All the results of our vortex configuration analysis demonstrate that vortex-antivortex pair correlations develop in a turbulent BEC under our experimental conditions. It was anticipated that the characteristics of 2D QT in atomic BECs evolve into the vortex-dipole gas regime as the system’s dissipation becomes stronger^{16, 17, 19}, but since the quantitative understanding of dissipation in finite-temperature vortex dynamics is still incomplete⁴⁴, there is no theoretical prediction regarding the critical temperature at which the emergence of the Onsager vortex state can be observed⁴⁵. Thermal damping is typically modeled using a few parameters⁴⁶, but it might be questionable whether the damping effects in various vortex dynamics can be fully captured by the parameters. Our experimental results provide quantitative information regarding the dissipative vortex dynamics in 2D QT. For future reference, our main finding is summarized as follows: a highly oblate turbulent BEC with N _v  ≈ 20 and \(\bar{R}/\xi \approx 290\) evolves at T/T _c  ≈ 0.5 to a state with C ₂ ≈ 0.4, N _d /N _v  ≈ 0.45, and N _c /N _v  ≈ 0.2.

This work can be extended to investigate various 2D QT regimes by changing the system parameters. Although it is highly desirable to reach a low dissipation regime by lowering the sample temperature, this was difficult to achieve in our experiment because the sample was heated during the turbulence generation process. It has been noted that utilizing a steep-wall trap instead of a harmonic trap provides a beneficial condition for the formation of Onsager vortex state³³. Additionally, it might be conceivable to prepare an Onsager vortex state by merging two oppositely rotating BECs and to investigate its relaxation through the vortex-dipole gas regime at high temperatures.

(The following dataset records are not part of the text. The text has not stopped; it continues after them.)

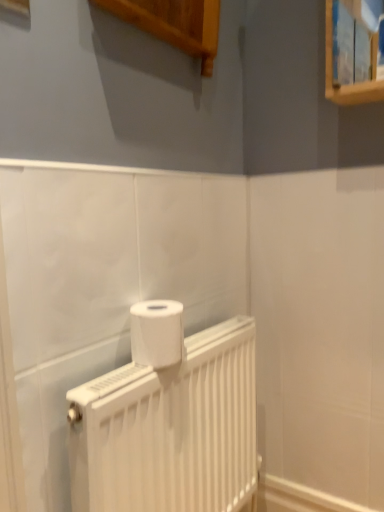 Question: Is white matte toilet paper at center closer to the viewer compared to white matte radiator at center?

Choices:
 (A) yes
 (B) no

Answer: (B)

Question: Does white matte toilet paper at center appear on the left side of white matte radiator at center?

Choices:
 (A) yes
 (B) no

Answer: (A)

Question: Considering the relative sizes of white matte toilet paper at center and white matte radiator at center in the image provided, is white matte toilet paper at center bigger than white matte radiator at center?

Choices:
 (A) no
 (B) yes

Answer: (A)

Question: Is white matte toilet paper at center positioned with its back to white matte radiator at center?

Choices:
 (A) yes
 (B) no

Answer: (B)

Question: Does white matte toilet paper at center turn towards white matte radiator at center?

Choices:
 (A) yes
 (B) no

Answer: (B)

Question: Are white matte toilet paper at center and white matte radiator at center located far from each other?

Choices:
 (A) no
 (B) yes

Answer: (A)

Question: Is white matte radiator at center shorter than white matte toilet paper at center?

Choices:
 (A) yes
 (B) no

Answer: (B)

Question: Is white matte radiator at center oriented away from white matte toilet paper at center?

Choices:
 (A) no
 (B) yes

Answer: (A)

Question: Is there a large distance between white matte radiator at center and white matte toilet paper at center?

Choices:
 (A) no
 (B) yes

Answer: (A)

Question: Is white matte radiator at center to the right of white matte toilet paper at center from the viewer's perspective?

Choices:
 (A) yes
 (B) no

Answer: (A)

Question: Can you confirm if white matte radiator at center is bigger than white matte toilet paper at center?

Choices:
 (A) yes
 (B) no

Answer: (A)

Question: Does white matte radiator at center come behind white matte toilet paper at center?

Choices:
 (A) no
 (B) yes

Answer: (A)

Question: Considering their positions, is white matte radiator at center located in front of or behind white matte toilet paper at center?

Choices:
 (A) behind
 (B) front

Answer: (B)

In summary, we have demonstrated the Bragg scattering method for detecting the quantum vortex circulation sign and have successfully applied it to probe decaying 2D QT in a trapped BEC. Various properties of the turbulent BEC were measured based on its vortex configuration and the development of vortex-antivortex pairing was observed in our experiment at finite temperatures. We expect that the Bragg scattering method presented here will enable a direct experimental study of various 2D QT regimes in the atomic BEC system.

Methods

Vortex state preparation

We generated quantum vortices by stirring the center region of a BEC using a focused repulsive Gaussian laser beam as demonstrated in previous experiments^{5, 34, 41, 42}. The 1/e ² beam width was σ ≈ 10 μm and the potential barrier height was V ≈ h × 8 kHz. When we stirred the condensate, the radial trapping frequencies were ω _x,y /2π = 7.5 Hz. A tighter trap is helpful for minimizing the dipole motion of the condensate, which might be induced by the stirring. After the vortex generation, the radial trapping potential was adiabatically ramped down within 2 s to the condition of the main experiment. To generate a vortex dipole, we linearly swept the condensate by translating the laser beam in the −y direction over ≈100 μm with a velocity of v = 0.98 mm/s ≈ 0.25c _s , where c _s is the speed of sound. For generating turbulence, we stirred the condensate in a sinusoidal manner with an amplitude of 40 μm at 15 Hz for 200 ms.

Data availability

The data that support the findings of this study are available from the corresponding author on reasonable request.